Dans les années soixante, quand les Aborigènes ont commencé à s’organiser pour revendiquer des droits et leurs territoires, l’art est devenu une arme politique, au point de s’inviter dans les tribunaux  comme des  « preuves », faisant, entre-autres, valoir leurs droits fonciers. De longues batailles juridiques s’en sont suivies où l’art et les oeuvres d’art aborigènes ont joué un rôle déterminant dans la reconnaissance de leurs droits politiques. « En 2002, des peintures aborigènes donnant à voir le lien entre le territoire et la culture ont permis la rétrocession d’un territoire de 54 000 m2 »,  expliquait  en 2017 Roberta Colombo Dougoud, commissaire de « L’effet boomerang » à Genève.
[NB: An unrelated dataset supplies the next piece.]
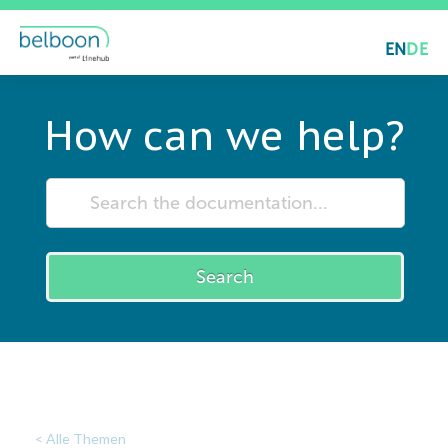
EN
DE
How can we help?
Search
< Alle Themen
… continué par les artistes d’aujourd’hui

Passeurs du savoir de leurs ancêtres et puissamment enracinés dans leur culture ancestrale, les artistes aborigènes contemporains participent à ces combats. Une nouvelle vague menée par des plasticiens qui ont une double culture et vivent en ville continue à affirmer cette identité et à repenser l’histoire. Le monde les découvre… Des expositions phares comme celles de la Galerie Gagosian à New-York en 2019 et du Musée d’Aquitaine à Bordeaux en 2013 ont exposé les plus célèbres artistes aborigènes contemporains et fait résonner la mémoire millénaire de leur art.

N’oublions pas de rendre à César…  Au-delà de ce vaste mouvement,  n’oublions pas de saluer … ces minuscules guêpes de boue millénaires, qui sans le vouloir, leur ont auront apporté une aide incommensurable.